The present study found that 52.6% of the caregivers had psychological distress. This is similar to previously reported prevalence rates (51–55%) of psychological distress in caregivers.21 As suggested by Hudson et al., caregivers experience multiple negative physical, emotional, social, and financial stressors due to the increased demands of caregiving, leading to overwhelming stress and psychological distress.21

The findings of this study corroborate previous research on the distinct properties of the PCS and MCS because of different factors found to be associated with these.22, 23 First, the present study observed that lower education level, the presence of chronic physical conditions, and the presence of psychological distress were associated with a lower physical quality of life. A higher education status could result in a greater availability of economic resources, which in turn may have a positive influence on physical quality of life. While there have been positive findings on the influence of education on quality of life in other populations,24, 25 past research has not examined the influence of education status on physical quality of life among caregivers of older adults. Next, the presence of chronic physical conditions and psychological distress may suggest languishing physical and mental health among caregivers. In addition to the burden of caring for an older adult, caregivers are likely to experience multiple daily stressors that may result in a lower physical quality of life.4, 6, 7

Younger age, lower education level, psychological distress, and care recipients who needed occasional care were associated with a lower mental quality of life. Previous research found that older age was associated with a lower mental quality of life among caregivers, which was contradictory to the present study findings.26, 27 However, samples of caregivers in previous studies were older (mean range: 60.36–65.7 years) than in the present study (mean age: 47.23 years). In addition, these studies were focused on caregivers of stroke patients who may have faced different challenges and experienced a differential impact on mental quality of life compared to caregivers of older adults.26, 27 Further research that examines age differences and mental quality of life among caregivers of older adults may clarify this discrepancy; specifically, research may consider exploring differences in mental quality of life between younger (mean: 40 years) and older caregivers (mean: 60 years) of older adults while adjusting for other potential confounding variables. A systematic review conducted by Farina et al. reports that when care recipients demand more care from their caregivers, the quality of life of the latter is negatively affected.28

The present study's findings on psychological distress and mental quality of life are supported by previous studies,6, 7 which showed that higher levels of psychological distress are associated with poorer mental quality of life among caregivers. Importantly, more time spent dealing with daily challenges associated with caregiving may in turn result in persistent psychological distress with deleterious effects on mental quality of life among caregivers.29 Recognizing these factors is critical as they help to address the caregivers’ issues more effectively.

Study limitations

The present study adopted a cross‐sectional design to assess the physical and mental health of caregivers. This did not allow for the interpretation of causal relationships such as whether greater psychological distress reduced quality of life. Future longitudinal research should examine potential changes between correlates of physical and mental quality of life over time. Latent growth models may also be constructed to examine the trajectories of quality of life. This will enable researchers to understand the risk and protective factors that influence physical and mental quality of life over time. Study inclusion was limited to caregivers who were able to read and understand the English questionnaire in the study. This limits generalizability for caregivers with low education or those educated in other languages such as Chinese, Malay, or Tamil. The additional use of convenience sampling may have introduced bias into the present study, but this was necessary to achieve an adequate sample size of caregivers who were providing care to older adults.
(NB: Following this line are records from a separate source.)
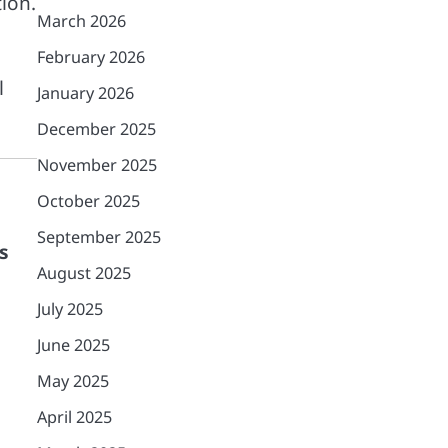
ion.
March 2026
February 2026
l
January 2026
December 2025
November 2025
October 2025
September 2025
s
August 2025
July 2025
June 2025
May 2025
April 2025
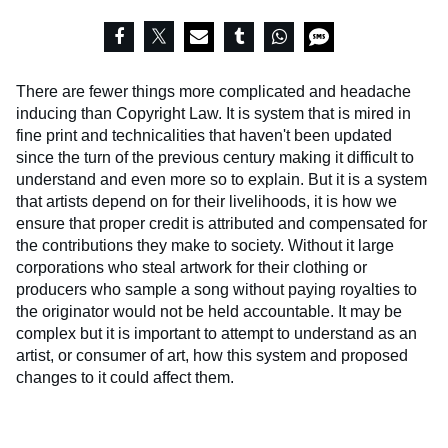
There are fewer things more complicated and headache
inducing than Copyright Law. It is system that is mired in
fine print and technicalities that haven't been updated
since the turn of the previous century making it difficult to
understand and even more so to explain. But it is a system
that artists depend on for their livelihoods, it is how we
ensure that proper credit is attributed and compensated for
the contributions they make to society. Without it large
corporations who steal artwork for their clothing or
producers who sample a song without paying royalties to
the originator would not be held accountable. It may be
complex but it is important to attempt to understand as an
artist, or consumer of art, how this system and proposed
changes to it could affect them.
The GHQ‐12 and the SF‐36 (MCS) contain similar items, and this may have an implication from a conceptual perspective because of the possibility of measuring a single construct. From a statistical perspective, highly correlated constructs may also increase the risk of multicollinearity, and this may have an implication on the interpretation of our findings. A multicollinearity test was performed for all predictors, and the test revealed acceptable values (close to 1) and low variance inflation factor values. In addition, bivariate correlations were performed that showed that the GHQ‐12 was significantly and negatively correlated with the SF‐36 (MCS) score (r = −0.76). The inverse relationship may suggest the presence of two distinct constructs (psychological distress and quality of life). However, it should be noted that both the GHQ‐12 and SF‐36 are self‐report measures, and future studies should consider the use of structured clinical interviews to corroborate information obtained from self‐report measures.
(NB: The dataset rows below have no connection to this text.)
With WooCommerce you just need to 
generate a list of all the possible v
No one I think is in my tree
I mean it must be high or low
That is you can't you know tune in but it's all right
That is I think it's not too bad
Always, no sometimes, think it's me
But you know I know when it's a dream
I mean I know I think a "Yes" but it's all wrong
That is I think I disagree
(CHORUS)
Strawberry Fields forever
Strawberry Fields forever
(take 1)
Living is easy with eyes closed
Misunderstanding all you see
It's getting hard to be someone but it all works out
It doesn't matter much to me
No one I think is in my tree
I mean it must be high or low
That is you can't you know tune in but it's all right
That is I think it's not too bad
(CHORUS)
Although the GHQ‐12 was able to detect psychological distress within the present sample, it is limited in identifying the prevalence and symptomatology of specific, underlying psychiatric disorders among caregivers. Future research should consider the use of clinician assessment tools to corroborate screening results on the GHQ‐12, as they are able to provide more information on the prevalence and symptomatology of specific psychiatric disorders among caregivers. Because more than half of the present sample of caregivers had chronic physical conditions and/or psychological distress, it is imperative to address their physical and emotional needs. The additional stress and burden from ailing physical and mental health may compromise both the caregiver and older adults’ safety and well‐being. Importantly, persistent psychological distress may worsen over time and develop into psychiatric disorders such as depression and anxiety.30 Accordingly, chronic psychiatric disorders may negatively affect the prognosis of comorbid chronic physical conditions, which may lead to increased symptomatology, poorer quality of life, and a higher risk of caregiver mortality.31Therefore, clinicians should routinely screen caregivers of older adults for psychological distress and recommend early interventions when psychological distress is detected.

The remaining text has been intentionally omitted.